Happy Weekend Cooking!
Shared to Weekend Cooking, a weekly feature hosted by Beth Fish Reads.
This one’s available online so I’ll give it a go. Cheers
wow, just reading this makes me want to go eat a cookie! I’m not a fan of extreme food choices, and this looks pretty extreme. Things are tough enough already.
be well… mae at maefood.blogspot.com
Well, I’d be partial agreement. Avoid buying foods with added sugar, don’t add it to my bread, or drink fruit juices or soda, but then there’s chocolate! I frequently make my own and use or get the type with organic sugar. Yes, there is a big difference in how it’s grown – without pesticides added in. Same with flour.
I can’t even go a day at the moment!
We try to limit our sugar but it’s never going to be totally out our lives. We don’t drink soda (and never, ever have) and don’t use many prepared foods (including salad dressings), but I’m not giving up birthday cake or a weekend cookie . . .
Cheers, Carole!
Hi, Mae! Well, the Year of No Sugar project was ten years ago and an experiment! The author wrestles with this kind of question of extremism and worries about “not being fun” any more, being seen as outside even Vermont’s very broad mainstream, messing up her children’s childhood memories, etc.

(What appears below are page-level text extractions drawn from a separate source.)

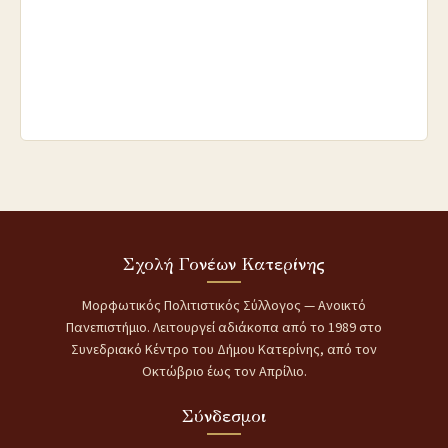
Σχολή Γονέων Κατερίνης
Μορφωτικός Πολιτιστικός Σύλλογος — Ανοικτό
Πανεπιστήμιο. Λειτουργεί αδιάκοπα από το 1989 στο
Συνεδριακό Κέντρο του Δήμου Κατερίνης, από τον
Οκτώβριο έως τον Απρίλιο.
Σύνδεσμοι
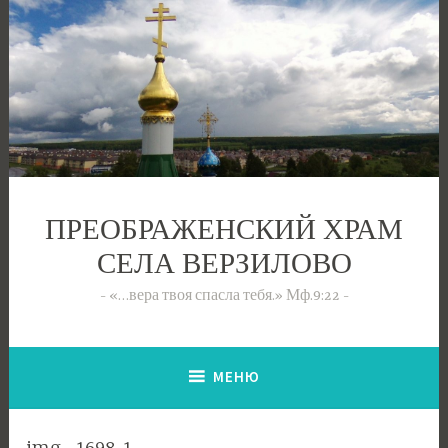
Перейти
к
содержимому
ПРЕОБРАЖЕНСКИЙ ХРАМ
СЕЛА ВЕРЗИЛОВО
«…вера твоя спасла тебя.» Мф.9:22
МЕНЮ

She’s not advocating an extreme sugar-free diet, just trying to get us to understand that most of us have a very inaccurate idea of what a “moderate sugar intake” actually is, especially compared to the amount of sugar the average American consumed even just fifty years ago.

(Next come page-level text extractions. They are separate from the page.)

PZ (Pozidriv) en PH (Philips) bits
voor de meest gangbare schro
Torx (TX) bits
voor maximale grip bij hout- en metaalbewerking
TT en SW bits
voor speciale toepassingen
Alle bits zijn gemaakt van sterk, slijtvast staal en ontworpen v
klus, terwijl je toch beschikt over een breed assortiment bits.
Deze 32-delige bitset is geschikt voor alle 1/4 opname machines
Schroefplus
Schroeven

I know giving up sugar would be a good idea but it is so difficult. It could be interesting to read about the experience.

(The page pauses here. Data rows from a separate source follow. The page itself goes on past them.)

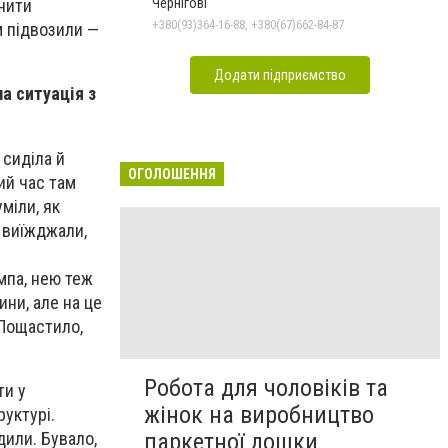
Чернігові
нити
+380(93)364-16-88, +380(67)662-84-87
ам підвозили —
Додати підприємство
а ситуація з
 сиділа й
ОГОЛОШЕННЯ
ий час там
міли, як
 виїжджали,
мпа, нею теж
ни, але на це
 Пощастило,
Робота для чоловіків та
ти у
жінок на виробництво
уктурі.
дили. Бувало,
паркетної дошки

I think you and the author are on exactly the same wavelength, Claudia! I believe myself to be fairly knowledgeable about nutrition, and knew that natural sweeteners such as the honey or maple syrup we buy at the market are no better for you than the same amount of plain old table sugar, but the amount of sugar added to liquid medicines, chewable vitamins for kids, whole-grain cereals, sandwich breads, etc. — things that aren’t seen as treats but are supposed to be good for you — still surprised me!
Haha I know what you mean, Marg! I have a sweet tooth, and have been pretty good at going to unsweetened tea, adding my own amount of sweetener to plain yogurt (less and less, but I still don’t like it completely unsweetened yet!), and modifying recipes, etc. But a sugar addiction is like any addiction — the more we have, the more we want, especially when we’re looking to food to comfort our anxious selves!
Hi, Beth! The author’s family definitely made exceptions for really special occasions. As with any special diet, you just have to be careful that every occasion doesn’t become a special occasion, or pretty soon you’re not really following your special diet at all! And they each were “allowed”, under their rules they formulated at the outset, to choose one complete exception. The author chose wine! I think her main point of the Year of No Sugar project was to raise awareness of the amount of sugar, on average, Americans (even those of us who are watching our sugar) actually consume annually. I think nutritional guidelines have changed over the ten years since she did the project, too, so that now we know that it’s not just excess amounts of fat that’s bad for us, it’s excess sugar, too.
I try really hard to stay off sugar. I’m usually fine until I take a bite and then it can take me weeks to get back on track. Looks like an interesting book.thanks for the review.
I’m not sure I could go a whole year without any sugar….scratch that, I am sure I couldn’t.
This sounds fascinating! I’m iffy on stunt memoirs but I also try to limit my sugar intake after having way too much of it for too many years. Fantastic review, I loved how much context you provided around this!
Thanks for stopping by, Rennie! I’ve borrowed an e-cookbook from the library, “Half the Sugar, All the Love” that I hope to review soon.
Sorry, your comment went into my spam for some reason! They did make some exceptions to the no-sugar rule but even then, it was really hard!